### REQUIRED ACTION
An exact transcription of all the entries is needed; pictures stay out.

..............................

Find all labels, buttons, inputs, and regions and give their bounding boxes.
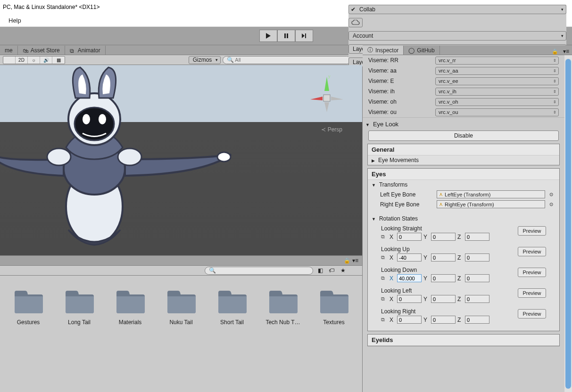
link-icon[interactable]: ⧉ [381,317,388,323]
link-icon[interactable]: ⧉ [381,254,388,261]
axis-x-input[interactable] [397,295,422,303]
scene-2d-toggle[interactable]: 2D [16,57,28,64]
asset-folder[interactable]: Materials [111,290,149,392]
preview-button[interactable]: Preview [518,288,546,298]
inspector-options-icon[interactable]: ▾≡ [560,48,572,55]
folder-icon [216,290,248,315]
link-icon[interactable]: ⧉ [381,234,388,240]
preview-button[interactable]: Preview [518,268,546,277]
axis-x-label: X [390,234,395,240]
viewport-gizmo[interactable]: y [306,72,348,114]
asset-folder[interactable]: Gestures [9,290,47,392]
axis-z-input[interactable] [465,253,489,261]
viseme-dropdown-ih[interactable]: vrc.v_ih [435,88,559,96]
axis-y-input[interactable] [431,295,456,303]
asset-folder[interactable]: Long Tail [60,290,98,392]
left-eye-label: Left Eye Bone [373,191,434,198]
right-eye-field[interactable]: ⋏RightEye (Transform) [437,200,545,208]
scrollbar-thumb[interactable] [565,59,571,389]
svg-rect-2 [287,33,288,38]
lock-icon[interactable]: 🔒 [344,258,350,264]
play-button[interactable] [259,30,277,42]
rotation-foldout[interactable] [372,215,377,222]
axis-y-input[interactable] [431,253,456,261]
folder-icon [166,290,197,315]
eye-movements-foldout[interactable] [372,157,376,163]
tab-scene[interactable]: me [0,46,18,55]
axis-x-input[interactable] [397,274,422,282]
scene-light-toggle[interactable]: ☼ [28,57,40,64]
filter-type-icon[interactable]: ◧ [316,267,324,275]
viseme-dropdown-ou[interactable]: vrc.v_ou [435,108,559,116]
inspector-body: Viseme: RRvrc.v_rr Viseme: aavrc.v_aa Vi… [363,55,572,392]
axis-z-input[interactable] [465,233,489,241]
viseme-dropdown-oh[interactable]: vrc.v_oh [435,98,559,106]
scene-mode-dropdown[interactable] [3,57,16,64]
scene-search[interactable]: 🔍 [223,56,351,64]
asset-label: Tech Nub T… [265,319,300,326]
tab-asset-store[interactable]: 🛍 Asset Store [18,46,65,55]
preview-button[interactable]: Preview [518,309,546,318]
viseme-label: Viseme: ou [366,109,432,115]
asset-folder[interactable]: Short Tail [213,290,251,392]
project-search[interactable]: 🔍 [205,267,313,275]
scene-fx-toggle[interactable]: ▦ [52,57,65,64]
folder-icon [64,290,95,315]
viseme-dropdown-aa[interactable]: vrc.v_aa [435,67,559,75]
collab-dropdown[interactable]: ✔ Collab [348,5,566,14]
search-icon: 🔍 [227,57,234,63]
object-picker-icon[interactable]: ⊙ [548,192,555,197]
asset-folder[interactable]: Tech Nub T… [264,290,302,392]
project-panel: 🔒 ▾≡ 🔍 ◧ 🏷 ★ Gestures [0,255,362,392]
scrollbar[interactable] [564,55,572,392]
filter-label-icon[interactable]: 🏷 [327,267,336,275]
axis-y-input[interactable] [431,274,456,282]
viseme-dropdown-e[interactable]: vrc.v_ee [435,77,559,85]
panel-options-icon[interactable]: ▾≡ [352,257,358,264]
gizmos-dropdown[interactable]: Gizmos [189,56,221,64]
object-picker-icon[interactable]: ⊙ [548,202,555,207]
axis-z-input[interactable] [465,274,489,282]
left-eye-field[interactable]: ⋏LeftEye (Transform) [437,190,545,198]
svg-marker-15 [324,77,329,91]
step-button[interactable] [295,30,313,42]
eye-look-foldout[interactable] [365,121,371,128]
tab-animator[interactable]: ⧉ Animator [65,46,106,55]
axis-x-input[interactable] [397,253,422,261]
axis-y-label: Y [423,254,429,261]
viseme-label: Viseme: E [366,78,432,84]
scene-audio-toggle[interactable]: 🔊 [40,57,52,64]
folder-icon [13,290,44,315]
axis-x-input[interactable] [397,316,422,324]
viseme-dropdown-rr[interactable]: vrc.v_rr [435,57,559,65]
asset-label: Materials [119,319,142,326]
menu-help[interactable]: Help [5,17,25,24]
svg-point-12 [83,114,90,124]
link-icon[interactable]: ⧉ [381,296,388,302]
scene-viewport[interactable]: y ≺ Persp [0,65,362,255]
disable-button[interactable]: Disable [368,131,559,141]
asset-folder[interactable]: Textures [315,290,353,392]
axis-z-input[interactable] [465,316,489,324]
inspector-lock-icon[interactable]: 🔒 [550,49,560,55]
favorite-icon[interactable]: ★ [339,267,347,275]
link-icon[interactable]: ⧉ [381,275,388,281]
asset-folder[interactable]: Nuku Tail [162,290,200,392]
axis-z-input[interactable] [465,295,489,303]
axis-x-input[interactable] [397,233,422,241]
axis-y-input[interactable] [431,316,456,324]
project-search-input[interactable] [216,267,309,274]
transforms-foldout[interactable] [372,181,377,188]
svg-point-7 [217,152,231,162]
scene-search-input[interactable] [234,57,347,63]
tab-inspector[interactable]: ⓘ Inspector [363,46,404,55]
cloud-button[interactable] [348,18,363,27]
preview-button[interactable]: Preview [518,226,546,236]
pause-button[interactable] [277,30,295,42]
rotation-item: Looking Straight ⧉ X Y Z Preview [368,223,559,244]
tab-github[interactable]: ◯ GitHub [404,46,439,55]
hidden-icon[interactable] [350,267,358,275]
axis-y-input[interactable] [431,233,456,241]
preview-button[interactable]: Preview [518,247,546,256]
account-dropdown[interactable]: Account [348,31,566,41]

..............................

### REPLY
Find all labels, buttons, inputs, and regions and give their bounding boxes.
link-icon[interactable]: ⧉ [381,317,388,323]
link-icon[interactable]: ⧉ [381,254,388,261]
axis-x-input[interactable] [397,295,422,303]
scene-2d-toggle[interactable]: 2D [16,57,28,64]
asset-folder[interactable]: Materials [111,290,149,392]
preview-button[interactable]: Preview [518,288,546,298]
inspector-options-icon[interactable]: ▾≡ [560,48,572,55]
folder-icon [216,290,248,315]
link-icon[interactable]: ⧉ [381,234,388,240]
preview-button[interactable]: Preview [518,268,546,277]
axis-x-label: X [390,234,395,240]
viewport-gizmo[interactable]: y [306,72,348,114]
asset-folder[interactable]: Gestures [9,290,47,392]
axis-z-input[interactable] [465,253,489,261]
viseme-dropdown-ih[interactable]: vrc.v_ih [435,88,559,96]
axis-y-input[interactable] [431,295,456,303]
asset-folder[interactable]: Long Tail [60,290,98,392]
left-eye-label: Left Eye Bone [373,191,434,198]
right-eye-field[interactable]: ⋏RightEye (Transform) [437,200,545,208]
scrollbar-thumb[interactable] [565,59,571,389]
svg-rect-2 [287,33,288,38]
lock-icon[interactable]: 🔒 [344,258,350,264]
play-button[interactable] [259,30,277,42]
rotation-foldout[interactable] [372,215,377,222]
axis-y-input[interactable] [431,253,456,261]
folder-icon [166,290,197,315]
eye-movements-foldout[interactable] [372,157,376,163]
tab-scene[interactable]: me [0,46,18,55]
axis-x-input[interactable] [397,274,422,282]
scene-light-toggle[interactable]: ☼ [28,57,40,64]
filter-type-icon[interactable]: ◧ [316,267,324,275]
viseme-dropdown-ou[interactable]: vrc.v_ou [435,108,559,116]
inspector-body: Viseme: RRvrc.v_rr Viseme: aavrc.v_aa Vi… [363,55,572,392]
axis-z-input[interactable] [465,233,489,241]
viseme-dropdown-oh[interactable]: vrc.v_oh [435,98,559,106]
scene-mode-dropdown[interactable] [3,57,16,64]
scene-search[interactable]: 🔍 [223,56,351,64]
asset-label: Tech Nub T… [265,319,300,326]
tab-asset-store[interactable]: 🛍 Asset Store [18,46,65,55]
preview-button[interactable]: Preview [518,309,546,318]
viseme-label: Viseme: ou [366,109,432,115]
asset-folder[interactable]: Short Tail [213,290,251,392]
project-search[interactable]: 🔍 [205,267,313,275]
scene-fx-toggle[interactable]: ▦ [52,57,65,64]
folder-icon [64,290,95,315]
viseme-dropdown-aa[interactable]: vrc.v_aa [435,67,559,75]
collab-dropdown[interactable]: ✔ Collab [348,5,566,14]
search-icon: 🔍 [227,57,234,63]
object-picker-icon[interactable]: ⊙ [548,192,555,197]
asset-folder[interactable]: Tech Nub T… [264,290,302,392]
project-panel: 🔒 ▾≡ 🔍 ◧ 🏷 ★ Gestures [0,255,362,392]
scrollbar[interactable] [564,55,572,392]
filter-label-icon[interactable]: 🏷 [327,267,336,275]
axis-y-input[interactable] [431,274,456,282]
viseme-dropdown-e[interactable]: vrc.v_ee [435,77,559,85]
panel-options-icon[interactable]: ▾≡ [352,257,358,264]
gizmos-dropdown[interactable]: Gizmos [189,56,221,64]
object-picker-icon[interactable]: ⊙ [548,202,555,207]
axis-z-input[interactable] [465,274,489,282]
left-eye-field[interactable]: ⋏LeftEye (Transform) [437,190,545,198]
svg-marker-15 [324,77,329,91]
step-button[interactable] [295,30,313,42]
eye-look-foldout[interactable] [365,121,371,128]
tab-animator[interactable]: ⧉ Animator [65,46,106,55]
axis-x-input[interactable] [397,253,422,261]
axis-y-label: Y [423,254,429,261]
viseme-label: Viseme: E [366,78,432,84]
scene-audio-toggle[interactable]: 🔊 [40,57,52,64]
folder-icon [13,290,44,315]
axis-x-input[interactable] [397,316,422,324]
viseme-dropdown-rr[interactable]: vrc.v_rr [435,57,559,65]
asset-label: Materials [119,319,142,326]
menu-help[interactable]: Help [5,17,25,24]
svg-point-12 [83,114,90,124]
link-icon[interactable]: ⧉ [381,296,388,302]
scene-viewport[interactable]: y ≺ Persp [0,65,362,255]
disable-button[interactable]: Disable [368,131,559,141]
asset-folder[interactable]: Textures [315,290,353,392]
axis-z-input[interactable] [465,316,489,324]
inspector-lock-icon[interactable]: 🔒 [550,49,560,55]
favorite-icon[interactable]: ★ [339,267,347,275]
link-icon[interactable]: ⧉ [381,275,388,281]
asset-folder[interactable]: Nuku Tail [162,290,200,392]
axis-z-input[interactable] [465,295,489,303]
axis-x-input[interactable] [397,233,422,241]
axis-y-input[interactable] [431,316,456,324]
project-search-input[interactable] [216,267,309,274]
transforms-foldout[interactable] [372,181,377,188]
svg-point-7 [217,152,231,162]
scene-search-input[interactable] [234,57,347,63]
tab-inspector[interactable]: ⓘ Inspector [363,46,404,55]
cloud-button[interactable] [348,18,363,27]
preview-button[interactable]: Preview [518,226,546,236]
pause-button[interactable] [277,30,295,42]
rotation-item: Looking Straight ⧉ X Y Z Preview [368,223,559,244]
tab-github[interactable]: ◯ GitHub [404,46,439,55]
hidden-icon[interactable] [350,267,358,275]
axis-y-input[interactable] [431,233,456,241]
preview-button[interactable]: Preview [518,247,546,256]
account-dropdown[interactable]: Account [348,31,566,41]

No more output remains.